[Work instruction] Note each line of the entries that includes "header". Then copy those lines.

[Document structure recognition data]
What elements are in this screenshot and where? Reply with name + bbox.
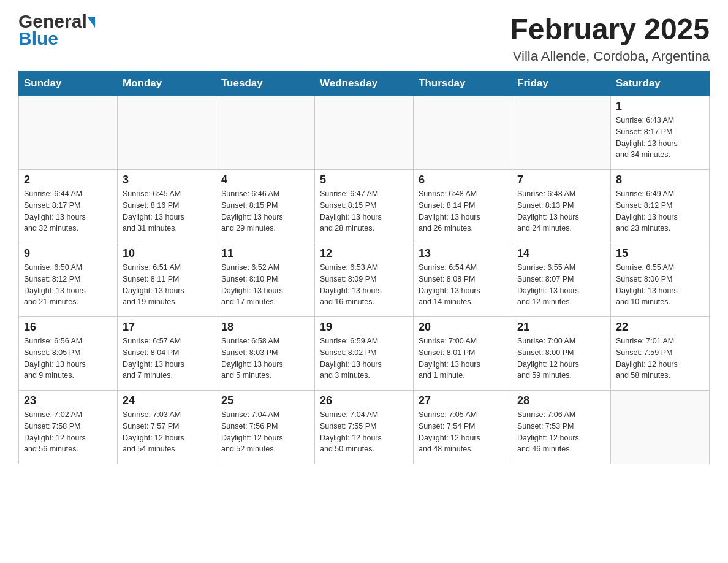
day-number: 5 <box>320 174 408 186</box>
day-info: Sunrise: 7:04 AM Sunset: 7:55 PM Dayligh… <box>320 409 408 455</box>
day-info: Sunrise: 6:44 AM Sunset: 8:17 PM Dayligh… <box>24 188 112 234</box>
day-info: Sunrise: 6:54 AM Sunset: 8:08 PM Dayligh… <box>419 262 507 308</box>
calendar-cell: 1Sunrise: 6:43 AM Sunset: 8:17 PM Daylig… <box>611 96 710 170</box>
day-header-thursday: Thursday <box>414 71 512 96</box>
calendar-cell: 26Sunrise: 7:04 AM Sunset: 7:55 PM Dayli… <box>315 391 414 464</box>
day-number: 26 <box>320 394 408 407</box>
logo-blue-text: Blue <box>18 29 58 48</box>
day-number: 13 <box>419 247 507 260</box>
day-number: 6 <box>419 174 507 186</box>
calendar-cell: 27Sunrise: 7:05 AM Sunset: 7:54 PM Dayli… <box>414 391 512 464</box>
day-info: Sunrise: 6:58 AM Sunset: 8:03 PM Dayligh… <box>221 335 309 381</box>
calendar-cell: 11Sunrise: 6:52 AM Sunset: 8:10 PM Dayli… <box>216 243 315 317</box>
week-row-4: 16Sunrise: 6:56 AM Sunset: 8:05 PM Dayli… <box>19 317 710 391</box>
calendar-title: February 2025 <box>510 12 710 46</box>
day-info: Sunrise: 6:56 AM Sunset: 8:05 PM Dayligh… <box>24 335 112 381</box>
logo-triangle-icon <box>87 17 95 28</box>
calendar-cell: 3Sunrise: 6:45 AM Sunset: 8:16 PM Daylig… <box>118 170 216 243</box>
day-number: 20 <box>419 321 507 334</box>
day-info: Sunrise: 7:00 AM Sunset: 8:00 PM Dayligh… <box>517 335 605 381</box>
week-row-2: 2Sunrise: 6:44 AM Sunset: 8:17 PM Daylig… <box>19 170 710 243</box>
day-info: Sunrise: 6:48 AM Sunset: 8:13 PM Dayligh… <box>517 188 605 234</box>
day-number: 7 <box>517 174 605 186</box>
calendar-cell: 25Sunrise: 7:04 AM Sunset: 7:56 PM Dayli… <box>216 391 315 464</box>
calendar-cell <box>118 96 216 170</box>
calendar-cell <box>216 96 315 170</box>
day-info: Sunrise: 6:53 AM Sunset: 8:09 PM Dayligh… <box>320 262 408 308</box>
day-info: Sunrise: 6:43 AM Sunset: 8:17 PM Dayligh… <box>616 115 704 161</box>
day-info: Sunrise: 6:45 AM Sunset: 8:16 PM Dayligh… <box>123 188 211 234</box>
calendar-cell: 18Sunrise: 6:58 AM Sunset: 8:03 PM Dayli… <box>216 317 315 391</box>
day-number: 3 <box>123 174 211 186</box>
calendar-cell: 20Sunrise: 7:00 AM Sunset: 8:01 PM Dayli… <box>414 317 512 391</box>
day-number: 28 <box>517 394 605 407</box>
day-number: 21 <box>517 321 605 334</box>
calendar-cell <box>315 96 414 170</box>
day-info: Sunrise: 6:50 AM Sunset: 8:12 PM Dayligh… <box>24 262 112 308</box>
calendar-cell: 7Sunrise: 6:48 AM Sunset: 8:13 PM Daylig… <box>512 170 611 243</box>
calendar-cell: 14Sunrise: 6:55 AM Sunset: 8:07 PM Dayli… <box>512 243 611 317</box>
calendar-cell: 23Sunrise: 7:02 AM Sunset: 7:58 PM Dayli… <box>19 391 118 464</box>
day-info: Sunrise: 6:59 AM Sunset: 8:02 PM Dayligh… <box>320 335 408 381</box>
calendar-cell: 15Sunrise: 6:55 AM Sunset: 8:06 PM Dayli… <box>611 243 710 317</box>
calendar-cell: 22Sunrise: 7:01 AM Sunset: 7:59 PM Dayli… <box>611 317 710 391</box>
day-info: Sunrise: 6:55 AM Sunset: 8:06 PM Dayligh… <box>616 262 704 308</box>
calendar-cell: 28Sunrise: 7:06 AM Sunset: 7:53 PM Dayli… <box>512 391 611 464</box>
day-info: Sunrise: 7:02 AM Sunset: 7:58 PM Dayligh… <box>24 409 112 455</box>
calendar-subtitle: Villa Allende, Cordoba, Argentina <box>510 48 710 64</box>
day-info: Sunrise: 7:04 AM Sunset: 7:56 PM Dayligh… <box>221 409 309 455</box>
calendar-cell: 17Sunrise: 6:57 AM Sunset: 8:04 PM Dayli… <box>118 317 216 391</box>
week-row-3: 9Sunrise: 6:50 AM Sunset: 8:12 PM Daylig… <box>19 243 710 317</box>
calendar-cell: 16Sunrise: 6:56 AM Sunset: 8:05 PM Dayli… <box>19 317 118 391</box>
calendar-cell <box>19 96 118 170</box>
day-number: 4 <box>221 174 309 186</box>
day-info: Sunrise: 6:49 AM Sunset: 8:12 PM Dayligh… <box>616 188 704 234</box>
week-row-1: 1Sunrise: 6:43 AM Sunset: 8:17 PM Daylig… <box>19 96 710 170</box>
day-number: 19 <box>320 321 408 334</box>
calendar-cell: 13Sunrise: 6:54 AM Sunset: 8:08 PM Dayli… <box>414 243 512 317</box>
day-number: 8 <box>616 174 704 186</box>
day-header-wednesday: Wednesday <box>315 71 414 96</box>
calendar-cell: 24Sunrise: 7:03 AM Sunset: 7:57 PM Dayli… <box>118 391 216 464</box>
day-info: Sunrise: 7:06 AM Sunset: 7:53 PM Dayligh… <box>517 409 605 455</box>
day-number: 27 <box>419 394 507 407</box>
day-info: Sunrise: 6:51 AM Sunset: 8:11 PM Dayligh… <box>123 262 211 308</box>
day-number: 22 <box>616 321 704 334</box>
calendar-cell: 8Sunrise: 6:49 AM Sunset: 8:12 PM Daylig… <box>611 170 710 243</box>
day-header-monday: Monday <box>118 71 216 96</box>
calendar-cell: 4Sunrise: 6:46 AM Sunset: 8:15 PM Daylig… <box>216 170 315 243</box>
calendar-cell: 2Sunrise: 6:44 AM Sunset: 8:17 PM Daylig… <box>19 170 118 243</box>
day-info: Sunrise: 6:48 AM Sunset: 8:14 PM Dayligh… <box>419 188 507 234</box>
day-number: 1 <box>616 100 704 113</box>
day-info: Sunrise: 6:57 AM Sunset: 8:04 PM Dayligh… <box>123 335 211 381</box>
calendar-cell: 21Sunrise: 7:00 AM Sunset: 8:00 PM Dayli… <box>512 317 611 391</box>
day-info: Sunrise: 6:55 AM Sunset: 8:07 PM Dayligh… <box>517 262 605 308</box>
calendar-cell: 9Sunrise: 6:50 AM Sunset: 8:12 PM Daylig… <box>19 243 118 317</box>
calendar-cell <box>611 391 710 464</box>
day-number: 14 <box>517 247 605 260</box>
day-number: 25 <box>221 394 309 407</box>
day-number: 18 <box>221 321 309 334</box>
day-header-tuesday: Tuesday <box>216 71 315 96</box>
day-number: 16 <box>24 321 112 334</box>
day-info: Sunrise: 7:03 AM Sunset: 7:57 PM Dayligh… <box>123 409 211 455</box>
day-number: 10 <box>123 247 211 260</box>
calendar-cell: 6Sunrise: 6:48 AM Sunset: 8:14 PM Daylig… <box>414 170 512 243</box>
header: General Blue February 2025 Villa Allende… <box>18 12 710 64</box>
day-info: Sunrise: 6:52 AM Sunset: 8:10 PM Dayligh… <box>221 262 309 308</box>
week-row-5: 23Sunrise: 7:02 AM Sunset: 7:58 PM Dayli… <box>19 391 710 464</box>
calendar-cell: 12Sunrise: 6:53 AM Sunset: 8:09 PM Dayli… <box>315 243 414 317</box>
day-number: 2 <box>24 174 112 186</box>
day-info: Sunrise: 7:01 AM Sunset: 7:59 PM Dayligh… <box>616 335 704 381</box>
calendar-cell: 5Sunrise: 6:47 AM Sunset: 8:15 PM Daylig… <box>315 170 414 243</box>
calendar-cell <box>414 96 512 170</box>
day-number: 9 <box>24 247 112 260</box>
day-number: 17 <box>123 321 211 334</box>
calendar-table: SundayMondayTuesdayWednesdayThursdayFrid… <box>18 71 710 464</box>
day-info: Sunrise: 6:47 AM Sunset: 8:15 PM Dayligh… <box>320 188 408 234</box>
day-header-saturday: Saturday <box>611 71 710 96</box>
day-number: 23 <box>24 394 112 407</box>
day-number: 11 <box>221 247 309 260</box>
day-info: Sunrise: 7:00 AM Sunset: 8:01 PM Dayligh… <box>419 335 507 381</box>
title-section: February 2025 Villa Allende, Cordoba, Ar… <box>510 12 710 64</box>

[Exercise output]
day-header-thursday: Thursday <box>414 71 512 96</box>
day-header-wednesday: Wednesday <box>315 71 414 96</box>
day-header-monday: Monday <box>118 71 216 96</box>
day-header-tuesday: Tuesday <box>216 71 315 96</box>
header: General Blue February 2025 Villa Allende… <box>18 12 710 64</box>
day-header-saturday: Saturday <box>611 71 710 96</box>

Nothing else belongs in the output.